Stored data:
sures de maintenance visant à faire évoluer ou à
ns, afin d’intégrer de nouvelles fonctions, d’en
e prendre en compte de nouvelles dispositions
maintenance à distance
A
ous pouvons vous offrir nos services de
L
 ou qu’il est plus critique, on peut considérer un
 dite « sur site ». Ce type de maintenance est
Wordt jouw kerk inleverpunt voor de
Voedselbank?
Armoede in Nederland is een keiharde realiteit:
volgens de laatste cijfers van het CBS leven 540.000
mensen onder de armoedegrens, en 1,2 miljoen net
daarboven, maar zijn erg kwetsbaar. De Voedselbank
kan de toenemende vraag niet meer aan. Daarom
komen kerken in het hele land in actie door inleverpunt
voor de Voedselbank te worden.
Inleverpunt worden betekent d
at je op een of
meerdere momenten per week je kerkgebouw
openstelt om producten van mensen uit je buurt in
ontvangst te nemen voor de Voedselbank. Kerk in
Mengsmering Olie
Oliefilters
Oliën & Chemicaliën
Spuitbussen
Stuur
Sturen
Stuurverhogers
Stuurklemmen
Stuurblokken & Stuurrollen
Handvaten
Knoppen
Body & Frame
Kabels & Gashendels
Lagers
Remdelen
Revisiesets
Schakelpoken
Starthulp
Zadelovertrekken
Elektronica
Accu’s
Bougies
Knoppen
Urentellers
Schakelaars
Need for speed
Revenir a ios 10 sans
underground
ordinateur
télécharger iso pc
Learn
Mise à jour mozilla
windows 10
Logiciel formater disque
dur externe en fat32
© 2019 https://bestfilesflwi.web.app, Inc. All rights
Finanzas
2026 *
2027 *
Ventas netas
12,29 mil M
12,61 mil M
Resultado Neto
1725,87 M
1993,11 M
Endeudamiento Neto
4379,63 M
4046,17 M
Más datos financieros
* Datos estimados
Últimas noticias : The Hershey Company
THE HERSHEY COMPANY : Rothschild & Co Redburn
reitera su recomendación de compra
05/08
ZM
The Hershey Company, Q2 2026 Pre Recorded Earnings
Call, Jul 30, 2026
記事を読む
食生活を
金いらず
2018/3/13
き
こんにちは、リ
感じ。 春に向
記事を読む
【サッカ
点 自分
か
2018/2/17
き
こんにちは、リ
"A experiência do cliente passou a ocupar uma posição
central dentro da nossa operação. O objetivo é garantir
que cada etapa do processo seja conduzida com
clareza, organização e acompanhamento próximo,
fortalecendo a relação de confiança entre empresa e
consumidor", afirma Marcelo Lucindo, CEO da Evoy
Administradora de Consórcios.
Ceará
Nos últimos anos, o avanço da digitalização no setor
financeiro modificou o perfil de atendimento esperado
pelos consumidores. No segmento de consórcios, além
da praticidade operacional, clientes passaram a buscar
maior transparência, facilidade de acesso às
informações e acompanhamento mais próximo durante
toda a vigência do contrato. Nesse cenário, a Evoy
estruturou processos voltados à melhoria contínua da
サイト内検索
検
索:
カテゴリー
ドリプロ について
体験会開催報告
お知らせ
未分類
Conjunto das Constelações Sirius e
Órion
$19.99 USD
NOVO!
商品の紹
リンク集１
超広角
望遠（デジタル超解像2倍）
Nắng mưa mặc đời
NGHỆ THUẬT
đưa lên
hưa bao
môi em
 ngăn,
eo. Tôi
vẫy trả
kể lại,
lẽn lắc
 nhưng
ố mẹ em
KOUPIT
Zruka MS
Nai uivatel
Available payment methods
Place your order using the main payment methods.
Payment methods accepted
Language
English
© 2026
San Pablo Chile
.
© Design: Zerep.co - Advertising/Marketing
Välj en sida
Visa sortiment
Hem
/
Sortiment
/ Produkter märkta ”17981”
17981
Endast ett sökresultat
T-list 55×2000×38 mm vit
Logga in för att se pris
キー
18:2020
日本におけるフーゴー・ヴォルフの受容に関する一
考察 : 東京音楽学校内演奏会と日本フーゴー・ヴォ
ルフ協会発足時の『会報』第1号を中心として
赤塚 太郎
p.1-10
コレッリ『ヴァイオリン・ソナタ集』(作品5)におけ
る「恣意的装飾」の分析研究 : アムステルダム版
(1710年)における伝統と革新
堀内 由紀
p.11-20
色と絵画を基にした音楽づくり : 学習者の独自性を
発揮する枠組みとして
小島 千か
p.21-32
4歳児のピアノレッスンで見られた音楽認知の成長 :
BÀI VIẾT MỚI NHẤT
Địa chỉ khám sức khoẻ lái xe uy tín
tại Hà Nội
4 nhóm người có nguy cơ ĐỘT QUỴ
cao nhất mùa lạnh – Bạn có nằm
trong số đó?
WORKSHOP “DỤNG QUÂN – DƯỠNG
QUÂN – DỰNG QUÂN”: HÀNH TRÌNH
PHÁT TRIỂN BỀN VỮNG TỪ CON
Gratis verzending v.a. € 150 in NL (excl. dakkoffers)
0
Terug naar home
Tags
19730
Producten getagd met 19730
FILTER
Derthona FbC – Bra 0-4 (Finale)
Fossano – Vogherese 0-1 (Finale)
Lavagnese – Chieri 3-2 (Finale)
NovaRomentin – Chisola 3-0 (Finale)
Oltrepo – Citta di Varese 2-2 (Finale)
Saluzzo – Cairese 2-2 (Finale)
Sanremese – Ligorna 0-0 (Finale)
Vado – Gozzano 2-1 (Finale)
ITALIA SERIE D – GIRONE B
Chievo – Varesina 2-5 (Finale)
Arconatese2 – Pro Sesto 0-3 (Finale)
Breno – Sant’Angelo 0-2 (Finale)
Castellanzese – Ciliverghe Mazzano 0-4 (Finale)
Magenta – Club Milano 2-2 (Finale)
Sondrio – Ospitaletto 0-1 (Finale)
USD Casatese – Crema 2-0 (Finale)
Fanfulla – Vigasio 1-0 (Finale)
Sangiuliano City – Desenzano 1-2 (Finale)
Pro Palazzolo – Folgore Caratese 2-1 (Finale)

> [TASK DIRECTIONS]: Exactly as shown above, return every record.

> [RESPONSE BOX]:
sures de maintenance visant à faire évoluer ou à
ns, afin d’intégrer de nouvelles fonctions, d’en
e prendre en compte de nouvelles dispositions
maintenance à distance
A
ous pouvons vous offrir nos services de
L
 ou qu’il est plus critique, on peut considérer un
 dite « sur site ». Ce type de maintenance est
Wordt jouw kerk inleverpunt voor de
Voedselbank?
Armoede in Nederland is een keiharde realiteit:
volgens de laatste cijfers van het CBS leven 540.000
mensen onder de armoedegrens, en 1,2 miljoen net
daarboven, maar zijn erg kwetsbaar. De Voedselbank
kan de toenemende vraag niet meer aan. Daarom
komen kerken in het hele land in actie door inleverpunt
voor de Voedselbank te worden.
Inleverpunt worden betekent d
at je op een of
meerdere momenten per week je kerkgebouw
openstelt om producten van mensen uit je buurt in
ontvangst te nemen voor de Voedselbank. Kerk in
Mengsmering Olie
Oliefilters
Oliën & Chemicaliën
Spuitbussen
Stuur
Sturen
Stuurverhogers
Stuurklemmen
Stuurblokken & Stuurrollen
Handvaten
Knoppen
Body & Frame
Kabels & Gashendels
Lagers
Remdelen
Revisiesets
Schakelpoken
Starthulp
Zadelovertrekken
Elektronica
Accu’s
Bougies
Knoppen
Urentellers
Schakelaars
Need for speed
Revenir a ios 10 sans
underground
ordinateur
télécharger iso pc
Learn
Mise à jour mozilla
windows 10
Logiciel formater disque
dur externe en fat32
© 2019 https://bestfilesflwi.web.app, Inc. All rights
Finanzas
2026 *
2027 *
Ventas netas
12,29 mil M
12,61 mil M
Resultado Neto
1725,87 M
1993,11 M
Endeudamiento Neto
4379,63 M
4046,17 M
Más datos financieros
* Datos estimados
Últimas noticias : The Hershey Company
THE HERSHEY COMPANY : Rothschild & Co Redburn
reitera su recomendación de compra
05/08
ZM
The Hershey Company, Q2 2026 Pre Recorded Earnings
Call, Jul 30, 2026
記事を読む
食生活を
金いらず
2018/3/13
き
こんにちは、リ
感じ。 春に向
記事を読む
【サッカ
点 自分
か
2018/2/17
き
こんにちは、リ
"A experiência do cliente passou a ocupar uma posição
central dentro da nossa operação. O objetivo é garantir
que cada etapa do processo seja conduzida com
clareza, organização e acompanhamento próximo,
fortalecendo a relação de confiança entre empresa e
consumidor", afirma Marcelo Lucindo, CEO da Evoy
Administradora de Consórcios.
Ceará
Nos últimos anos, o avanço da digitalização no setor
financeiro modificou o perfil de atendimento esperado
pelos consumidores. No segmento de consórcios, além
da praticidade operacional, clientes passaram a buscar
maior transparência, facilidade de acesso às
informações e acompanhamento mais próximo durante
toda a vigência do contrato. Nesse cenário, a Evoy
estruturou processos voltados à melhoria contínua da
サイト内検索
検
索:
カテゴリー
ドリプロ について
体験会開催報告
お知らせ
未分類
Conjunto das Constelações Sirius e
Órion
$19.99 USD
NOVO!
商品の紹
リンク集１
超広角
望遠（デジタル超解像2倍）
Nắng mưa mặc đời
NGHỆ THUẬT
đưa lên
hưa bao
môi em
 ngăn,
eo. Tôi
vẫy trả
kể lại,
lẽn lắc
 nhưng
ố mẹ em
KOUPIT
Zruka MS
Nai uivatel
Available payment methods
Place your order using the main payment methods.
Payment methods accepted
Language
English
© 2026
San Pablo Chile
.
© Design: Zerep.co - Advertising/Marketing
Välj en sida
Visa sortiment
Hem
/
Sortiment
/ Produkter märkta ”17981”
17981
Endast ett sökresultat
T-list 55×2000×38 mm vit
Logga in för att se pris
キー
18:2020
日本におけるフーゴー・ヴォルフの受容に関する一
考察 : 東京音楽学校内演奏会と日本フーゴー・ヴォ
ルフ協会発足時の『会報』第1号を中心として
赤塚 太郎
p.1-10
コレッリ『ヴァイオリン・ソナタ集』(作品5)におけ
る「恣意的装飾」の分析研究 : アムステルダム版
(1710年)における伝統と革新
堀内 由紀
p.11-20
色と絵画を基にした音楽づくり : 学習者の独自性を
発揮する枠組みとして
小島 千か
p.21-32
4歳児のピアノレッスンで見られた音楽認知の成長 :
BÀI VIẾT MỚI NHẤT
Địa chỉ khám sức khoẻ lái xe uy tín
tại Hà Nội
4 nhóm người có nguy cơ ĐỘT QUỴ
cao nhất mùa lạnh – Bạn có nằm
trong số đó?
WORKSHOP “DỤNG QUÂN – DƯỠNG
QUÂN – DỰNG QUÂN”: HÀNH TRÌNH
PHÁT TRIỂN BỀN VỮNG TỪ CON
Gratis verzending v.a. € 150 in NL (excl. dakkoffers)
0
Terug naar home
Tags
19730
Producten getagd met 19730
FILTER
Derthona FbC – Bra 0-4 (Finale)
Fossano – Vogherese 0-1 (Finale)
Lavagnese – Chieri 3-2 (Finale)
NovaRomentin – Chisola 3-0 (Finale)
Oltrepo – Citta di Varese 2-2 (Finale)
Saluzzo – Cairese 2-2 (Finale)
Sanremese – Ligorna 0-0 (Finale)
Vado – Gozzano 2-1 (Finale)
ITALIA SERIE D – GIRONE B
Chievo – Varesina 2-5 (Finale)
Arconatese2 – Pro Sesto 0-3 (Finale)
Breno – Sant’Angelo 0-2 (Finale)
Castellanzese – Ciliverghe Mazzano 0-4 (Finale)
Magenta – Club Milano 2-2 (Finale)
Sondrio – Ospitaletto 0-1 (Finale)
USD Casatese – Crema 2-0 (Finale)
Fanfulla – Vigasio 1-0 (Finale)
Sangiuliano City – Desenzano 1-2 (Finale)
Pro Palazzolo – Folgore Caratese 2-1 (Finale)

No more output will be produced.